Please set the lines down again exactly, from the top of the entries through the line that contains "Thiết bị gia dụng".
•••••
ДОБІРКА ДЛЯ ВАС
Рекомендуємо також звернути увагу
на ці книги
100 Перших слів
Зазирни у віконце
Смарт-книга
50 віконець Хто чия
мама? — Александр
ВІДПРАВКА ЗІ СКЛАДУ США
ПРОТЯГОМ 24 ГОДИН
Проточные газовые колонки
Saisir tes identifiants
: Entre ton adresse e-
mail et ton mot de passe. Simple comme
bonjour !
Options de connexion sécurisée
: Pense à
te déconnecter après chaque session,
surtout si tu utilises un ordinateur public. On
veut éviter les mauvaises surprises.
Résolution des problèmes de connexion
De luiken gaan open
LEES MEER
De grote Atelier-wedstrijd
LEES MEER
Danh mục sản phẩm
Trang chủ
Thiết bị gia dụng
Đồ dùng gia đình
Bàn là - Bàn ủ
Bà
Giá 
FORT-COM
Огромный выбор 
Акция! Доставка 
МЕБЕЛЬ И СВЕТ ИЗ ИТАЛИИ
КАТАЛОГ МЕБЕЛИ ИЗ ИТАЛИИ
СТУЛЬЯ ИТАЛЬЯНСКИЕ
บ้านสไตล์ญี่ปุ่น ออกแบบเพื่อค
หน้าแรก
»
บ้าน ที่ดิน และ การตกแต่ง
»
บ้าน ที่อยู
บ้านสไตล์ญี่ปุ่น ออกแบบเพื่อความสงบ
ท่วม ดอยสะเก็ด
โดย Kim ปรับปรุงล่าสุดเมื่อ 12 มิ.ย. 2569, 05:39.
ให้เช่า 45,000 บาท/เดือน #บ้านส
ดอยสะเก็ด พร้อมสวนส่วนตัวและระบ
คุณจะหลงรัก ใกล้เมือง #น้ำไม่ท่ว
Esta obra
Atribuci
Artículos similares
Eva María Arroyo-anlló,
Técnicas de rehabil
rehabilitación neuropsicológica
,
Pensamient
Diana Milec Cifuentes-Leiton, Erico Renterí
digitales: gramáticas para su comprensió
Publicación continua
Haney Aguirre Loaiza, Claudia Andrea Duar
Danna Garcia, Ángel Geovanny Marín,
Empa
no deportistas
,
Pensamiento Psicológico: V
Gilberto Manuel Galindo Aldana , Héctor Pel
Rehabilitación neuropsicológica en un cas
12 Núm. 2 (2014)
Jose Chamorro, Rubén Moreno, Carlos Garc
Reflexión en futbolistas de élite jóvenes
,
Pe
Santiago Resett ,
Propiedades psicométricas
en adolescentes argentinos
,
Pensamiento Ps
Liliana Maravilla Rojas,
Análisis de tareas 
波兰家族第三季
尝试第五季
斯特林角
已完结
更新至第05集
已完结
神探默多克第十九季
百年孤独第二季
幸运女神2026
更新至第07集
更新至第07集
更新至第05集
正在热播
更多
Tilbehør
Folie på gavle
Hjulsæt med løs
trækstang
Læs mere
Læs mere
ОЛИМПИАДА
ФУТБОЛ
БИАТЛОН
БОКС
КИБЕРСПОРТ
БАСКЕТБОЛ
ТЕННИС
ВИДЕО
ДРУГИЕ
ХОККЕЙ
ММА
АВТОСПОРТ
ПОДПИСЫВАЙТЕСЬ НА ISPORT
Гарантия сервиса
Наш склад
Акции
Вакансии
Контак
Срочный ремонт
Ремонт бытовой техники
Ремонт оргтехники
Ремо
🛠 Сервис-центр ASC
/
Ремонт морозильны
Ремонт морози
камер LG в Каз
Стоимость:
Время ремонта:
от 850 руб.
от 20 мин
•••••
## TASK SOLUTION
ДОБІРКА ДЛЯ ВАС
Рекомендуємо також звернути увагу
на ці книги
100 Перших слів
Зазирни у віконце
Смарт-книга
50 віконець Хто чия
мама? — Александр
ВІДПРАВКА ЗІ СКЛАДУ США
ПРОТЯГОМ 24 ГОДИН
Проточные газовые колонки
Saisir tes identifiants
: Entre ton adresse e-
mail et ton mot de passe. Simple comme
bonjour !
Options de connexion sécurisée
: Pense à
te déconnecter après chaque session,
surtout si tu utilises un ordinateur public. On
veut éviter les mauvaises surprises.
Résolution des problèmes de connexion
De luiken gaan open
LEES MEER
De grote Atelier-wedstrijd
LEES MEER
Danh mục sản phẩm
Trang chủ
Thiết bị gia dụng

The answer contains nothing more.